◆ **TASK TO CARRY OUT**: Would you give the listing again exactly as written, minus its pictures?

◆ **THE DATA**:
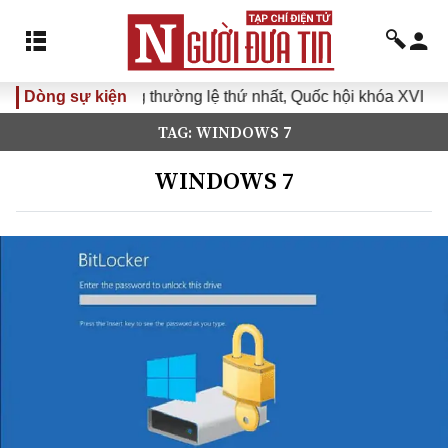
p không thường lệ thứ nhất, Quốc hội khóa XVI
Dòng sự kiện
Đưa Nghị 
TAG: WINDOWS 7
WINDOWS 7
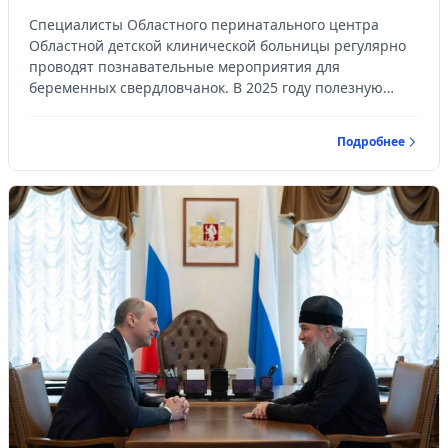
2025 году ОДКБ
Специалисты Областного перинатального центра
Областной детской клинической больницы регулярно
проводят познавательные мероприятия для
беременных свердловчанок. В 2025 году полезную
информацию и навыки ухода за новорождёнными в
рамках таких практикумов получили более 2,4 тысячи
Подробнее
будущих родителей.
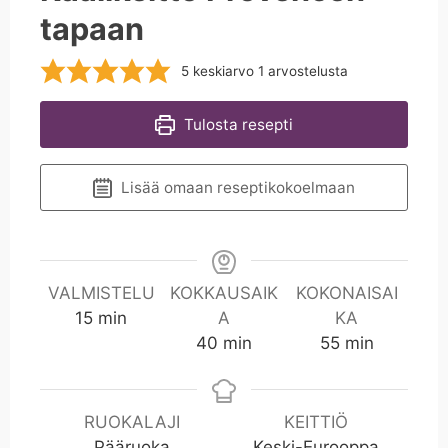
tapaan
5
keskiarvo 1 arvostelusta
Tulosta resepti
Lisää omaan reseptikokoelmaan
VALMISTELU
KOKKAUSAIK
KOKONAISAI
m
15
min
A
KA
i
m
m
40
min
55
min
n
i
i
n
n
RUOKALAJI
KEITTIÖ
Pääruoka
Keski-Eurooppa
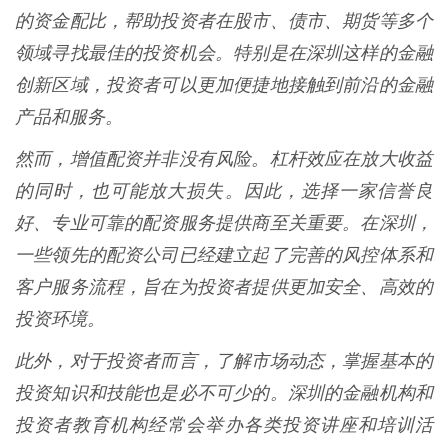
的资金配比，帮助投资者在股市、债市、期货等多个
领域寻找最佳的投资机会。特别是在深圳这样的金融
创新区域，投资者可以更加便捷地接触到前沿的金融
产品和服务。
然而，增值配资并非没有风险。杠杆效应在放大收益
的同时，也可能放大损失。因此，选择一家信誉良
好、专业可靠的配资服务提供商至关重要。在深圳，
一些领先的配资公司已经建立起了完善的风控体系和
客户服务流程，旨在为投资者提供更加安全、高效的
投资环境。
此外，对于投资者而言，了解市场动态，掌握基本的
投资知识和技能也是必不可少的。深圳的金融机构和
投资者教育机构经常会举办各类投资讲座和培训活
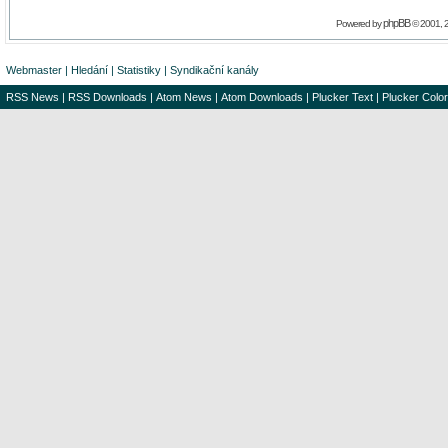
phpBB
Powered by
© 2001, 
Webmaster
|
Hledání
|
Statistiky
|
Syndikační kanály
RSS News
|
RSS Downloads
|
Atom News
|
Atom Downloads
|
Plucker Text
|
Plucker Color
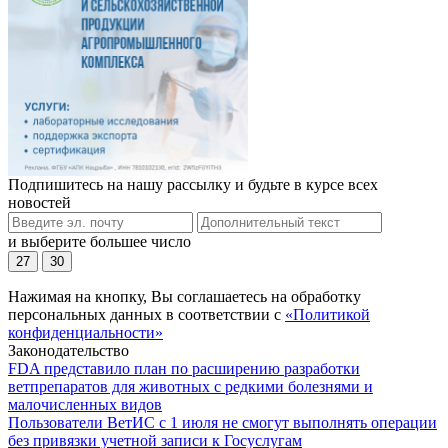
Подпишитесь на нашу рассылку и будьте в курсе всех
новостей
и выберите большее число
27
30
Нажимая на кнопку, Вы соглашаетесь на обработку
персональных данных в соответствии с
«Политикой
конфиденциальности»
Законодательство
FDA представило план по расширению разработки
ветпрепаратов для животных с редкими болезнями и
малочисленных видов
Пользователи ВетИС с 1 июля не смогут выполнять операции
без привязки учетной записи к Госуслугам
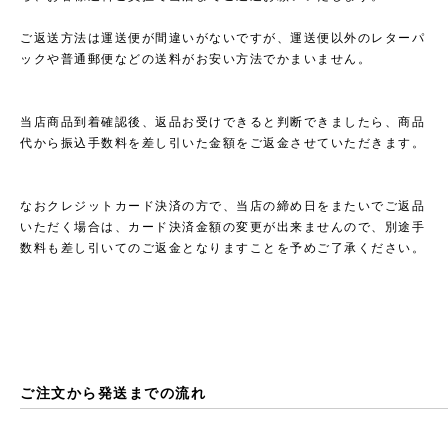
ご返送方法は運送便が間違いがないですが、運送便以外のレターパ
ックや普通郵便などの送料がお安い方法でかまいません。
当店商品到着確認後、返品お受けできると判断できましたら、商品
代から振込手数料を差し引いた金額をご返金させていただきます。
なおクレジットカード決済の方で、当店の締め日をまたいでご返品
いただく場合は、カード決済金額の変更が出来ませんので、別途手
数料も差し引いてのご返金となりますことを予めご了承ください。
ご注文から発送までの流れ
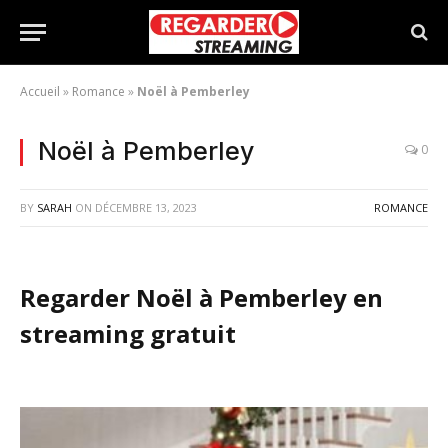
Accueil
»
Romance
»
Noël à Pemberley
Noël à Pemberley
0
BY
SARAH
ON
DÉCEMBRE 13, 2023
ROMANCE
Regarder Noël à Pemberley en
streaming gratuit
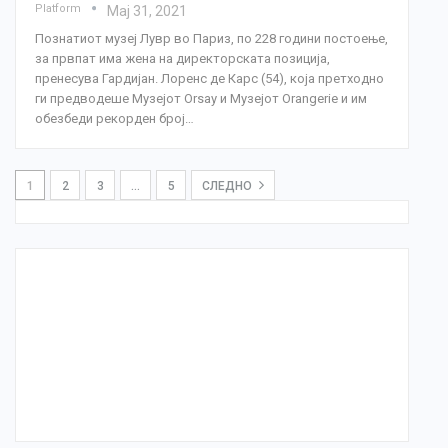
Platform
Мај 31, 2021
Познатиот музеј Лувр во Париз, по 228 години постоење,
за првпат има жена на директорската позиција,
пренесува Гардијан. Лоренс де Карс (54), која претходно
ги предводеше Музејот Orsay и Музејот Orangerie и им
обезбеди рекорден број…
1
2
3
…
5
СЛЕДНО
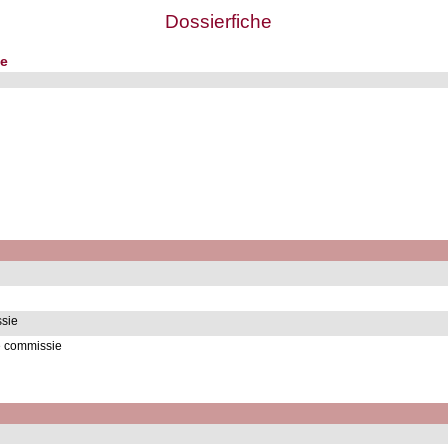
Dossierfiche
je
sie
e commissie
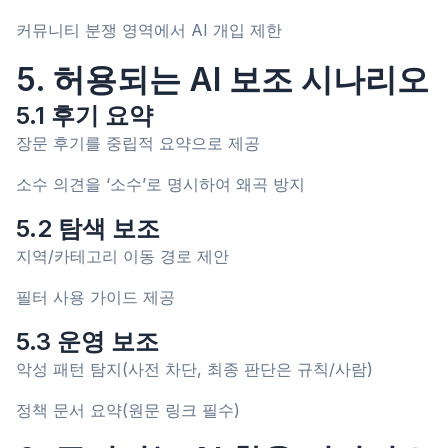
커뮤니티 분쟁 영역에서 AI 개입 제한
5. 허용되는 AI 보조 시나리오
5.1 후기 요약
장문 후기를 중립적 요약으로 제공
소수 의견을 ‘소수’로 명시하여 왜곡 방지
5.2 탐색 보조
지역/카테고리 이동 경로 제안
필터 사용 가이드 제공
5.3 운영 보조
악성 패턴 탐지(사전 차단, 최종 판단은 규칙/사람)
정책 문서 요약(원문 링크 필수)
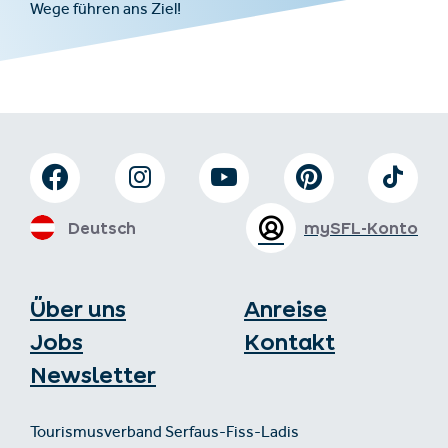
Wege führen ans Ziel!
Deutsch
mySFL-Konto
Über uns
Anreise
Jobs
Kontakt
Newsletter
Tourismusverband Serfaus-Fiss-Ladis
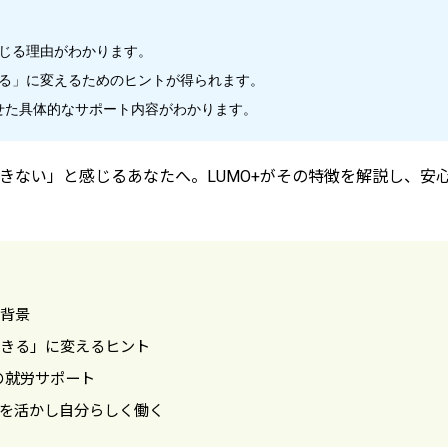
じる理由がわかります。
る」に変えるためのヒントが得られます。
わせた具体的なサポート内容がわかります。
きない」と感じるあなたへ。LUMO+がその特徴を解説し、安
背景
きる」に変えるヒント
の就労サポート
を活かし自分らしく働く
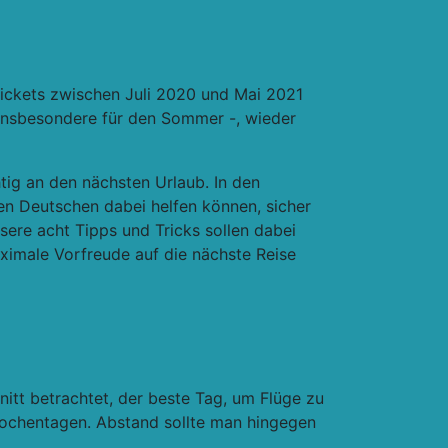
gtickets zwischen Juli 2020 und Mai 2021
 insbesondere für den Sommer -, wieder
tig an den nächsten Urlaub. In den
n Deutschen dabei helfen können, sicher
sere acht Tipps und Tricks sollen dabei
ximale Vorfreude auf die nächste Reise
nitt betrachtet, der beste Tag, um Flüge zu
 Wochentagen. Abstand sollte man hingegen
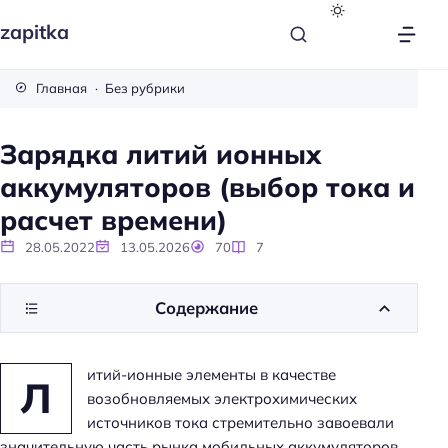
zapitka
Главная
Без рубрики
Зарядка литий ионных
аккумуляторов (выбор тока и
расчет времени)
28.05.2022
13.05.2026
70
7
Содержание
итий-ионные элементы в качестве
Л
возобновляемых электрохимических
источников тока стремительно завоевали
значительную часть рынка мобильных аккумуляторов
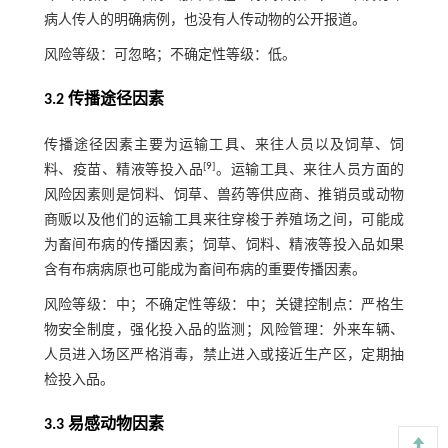
病人传人的明确病例，也没有人传动物的公开报道。
风险等级：可忽略；不确定性等级：低。
3.2 传播途径因素
传播途径因素主要为运输工具、来往人员以及饲草、饲
[
9
]
料、疫苗、精液等投入品
。运输工具、来往人员方面的
风险因素则是饲料、饲草、兽药等供应商、推销员或动物
商贩以及他们的运输工具来往穿梭于养殖场之间，可能成
为畜间布病的传播因素；饲草、饲料、精液等投入品如果
含有布病病原也可能成为畜间布病的重要传播因素。
风险等级：中；不确定性等级：中；关键控制点：严格生
物安全制度，强化投入品的监测；风险管理：外来车辆、
人员进入场区严格消毒，禁止进入或接近生产区，定期抽
检投入品。
3.3 易感动物因素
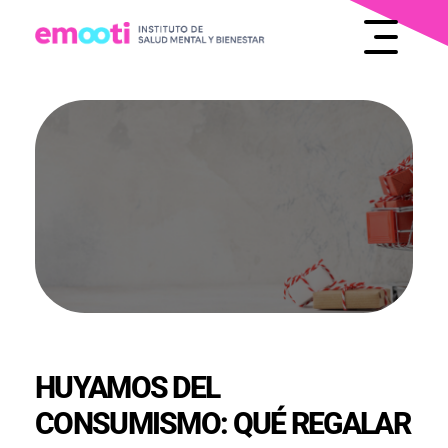
INSTITUTO DE SALUD MENTAL Y BIENESTAR
EMOOTI
HUYAMOS DEL
CONSUMISMO: QUÉ REGALAR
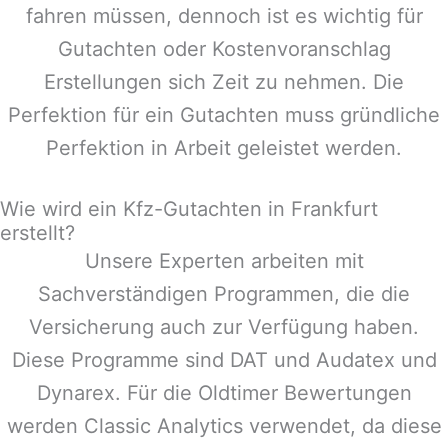
fahren müssen, dennoch ist es wichtig für
Gutachten oder Kostenvoranschlag
Erstellungen sich Zeit zu nehmen. Die
Perfektion für ein Gutachten muss gründliche
Perfektion in Arbeit geleistet werden.
Wie wird ein Kfz-Gutachten in Frankfurt
erstellt?
Unsere Experten arbeiten mit
Sachverständigen Programmen, die die
Versicherung auch zur Verfügung haben.
Diese Programme sind DAT und Audatex und
Dynarex. Für die Oldtimer Bewertungen
werden Classic Analytics verwendet, da diese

◆ **ANSWER SECTION**:
p không thường lệ thứ nhất, Quốc hội khóa XVI
Dòng sự kiện
Đưa Nghị 
TAG: WINDOWS 7
WINDOWS 7
2025 году ОДКБ
Специалисты Областного перинатального центра
Областной детской клинической больницы регулярно
проводят познавательные мероприятия для
беременных свердловчанок. В 2025 году полезную
информацию и навыки ухода за новорождёнными в
рамках таких практикумов получили более 2,4 тысячи
Подробнее
будущих родителей.
tapaan
5
keskiarvo 1 arvostelusta
Tulosta resepti
Lisää omaan reseptikokoelmaan
VALMISTELU
KOKKAUSAIK
KOKONAISAI
m
15
min
A
KA
i
m
m
40
min
55
min
n
i
i
n
n
RUOKALAJI
KEITTIÖ
Pääruoka
Keski-Eurooppa
的资金配比，帮助投资者在股市、债市、期货等多个
领域寻找最佳的投资机会。特别是在深圳这样的金融
创新区域，投资者可以更加便捷地接触到前沿的金融
产品和服务。
然而，增值配资并非没有风险。杠杆效应在放大收益
的同时，也可能放大损失。因此，选择一家信誉良
好、专业可靠的配资服务提供商至关重要。在深圳，
一些领先的配资公司已经建立起了完善的风控体系和
客户服务流程，旨在为投资者提供更加安全、高效的
投资环境。
此外，对于投资者而言，了解市场动态，掌握基本的
投资知识和技能也是必不可少的。深圳的金融机构和
投资者教育机构经常会举办各类投资讲座和培训活
phpBB
Powered by
© 2001, 
Webmaster
|
Hledání
|
Statistiky
|
Syndikační kanály
RSS News
|
RSS Downloads
|
Atom News
|
Atom Downloads
|
Plucker Text
|
Plucker Color
Подпишитесь на нашу рассылку и будьте в курсе всех
новостей
и выберите большее число
27
30
Нажимая на кнопку, Вы соглашаетесь на обработку
персональных данных в соответствии с
«Политикой
конфиденциальности»
Законодательство
FDA представило план по расширению разработки
ветпрепаратов для животных с редкими болезнями и
малочисленных видов
Пользователи ВетИС с 1 июля не смогут выполнять операции
без привязки учетной записи к Госуслугам
ご返送方法は運送便が間違いがないですが、運送便以外のレターパ
ックや普通郵便などの送料がお安い方法でかまいません。
当店商品到着確認後、返品お受けできると判断できましたら、商品
代から振込手数料を差し引いた金額をご返金させていただきます。
なおクレジットカード決済の方で、当店の締め日をまたいでご返品
いただく場合は、カード決済金額の変更が出来ませんので、別途手
数料も差し引いてのご返金となりますことを予めご了承ください。
ご注文から発送までの流れ
Accueil
»
Romance
»
Noël à Pemberley
Noël à Pemberley
0
BY
SARAH
ON
DÉCEMBRE 13, 2023
ROMANCE
Regarder Noël à Pemberley en
streaming gratuit
Platform
Мај 31, 2021
Познатиот музеј Лувр во Париз, по 228 години постоење,
за првпат има жена на директорската позиција,
пренесува Гардијан. Лоренс де Карс (54), која претходно
ги предводеше Музејот Orsay и Музејот Orangerie и им
обезбеди рекорден број…
1
2
3
…
5
СЛЕДНО
Dossierfiche
je
sie
e commissie
커뮤니티 분쟁 영역에서 AI 개입 제한
5. 허용되는 AI 보조 시나리오
5.1 후기 요약
장문 후기를 중립적 요약으로 제공
소수 의견을 ‘소수’로 명시하여 왜곡 방지
5.2 탐색 보조
지역/카테고리 이동 경로 제안
필터 사용 가이드 제공
5.3 운영 보조
악성 패턴 탐지(사전 차단, 최종 판단은 규칙/사람)
정책 문서 요약(원문 링크 필수)
Wege führen ans Ziel!
Deutsch
mySFL-Konto
Über uns
Anreise
Jobs
Kontakt
Newsletter
Tourismusverband Serfaus-Fiss-Ladis
じる理由がわかります。
る」に変えるためのヒントが得られます。
わせた具体的なサポート内容がわかります。
きない」と感じるあなたへ。LUMO+がその特徴を解説し、安
背景
きる」に変えるヒント
の就労サポート
を活かし自分らしく働く
gtickets zwischen Juli 2020 und Mai 2021
 insbesondere für den Sommer -, wieder
tig an den nächsten Urlaub. In den
n Deutschen dabei helfen können, sicher
sere acht Tipps und Tricks sollen dabei
ximale Vorfreude auf die nächste Reise
nitt betrachtet, der beste Tag, um Flüge zu
 Wochentagen. Abstand sollte man hingegen
zapitka
Главная
Без рубрики
Зарядка литий ионных
аккумуляторов (выбор тока и
расчет времени)
28.05.2022
13.05.2026
70
7
Содержание
итий-ионные элементы в качестве
Л
возобновляемых электрохимических
источников тока стремительно завоевали
значительную часть рынка мобильных аккумуляторов
病人传人的明确病例，也没有人传动物的公开报道。
风险等级：可忽略；不确定性等级：低。
3.2 传播途径因素
传播途径因素主要为运输工具、来往人员以及饲草、饲
[
9
]
料、疫苗、精液等投入品
。运输工具、来往人员方面的
风险因素则是饲料、饲草、兽药等供应商、推销员或动物
商贩以及他们的运输工具来往穿梭于养殖场之间，可能成
为畜间布病的传播因素；饲草、饲料、精液等投入品如果
含有布病病原也可能成为畜间布病的重要传播因素。
风险等级：中；不确定性等级：中；关键控制点：严格生
物安全制度，强化投入品的监测；风险管理：外来车辆、
人员进入场区严格消毒，禁止进入或接近生产区，定期抽
检投入品。
3.3 易感动物因素
INSTITUTO DE SALUD MENTAL Y BIENESTAR
EMOOTI
HUYAMOS DEL
CONSUMISMO: QUÉ REGALAR
fahren müssen, dennoch ist es wichtig für
Gutachten oder Kostenvoranschlag
Erstellungen sich Zeit zu nehmen. Die
Perfektion für ein Gutachten muss gründliche
Perfektion in Arbeit geleistet werden.
Wie wird ein Kfz-Gutachten in Frankfurt
erstellt?
Unsere Experten arbeiten mit
Sachverständigen Programmen, die die
Versicherung auch zur Verfügung haben.
Diese Programme sind DAT und Audatex und
Dynarex. Für die Oldtimer Bewertungen
werden Classic Analytics verwendet, da diese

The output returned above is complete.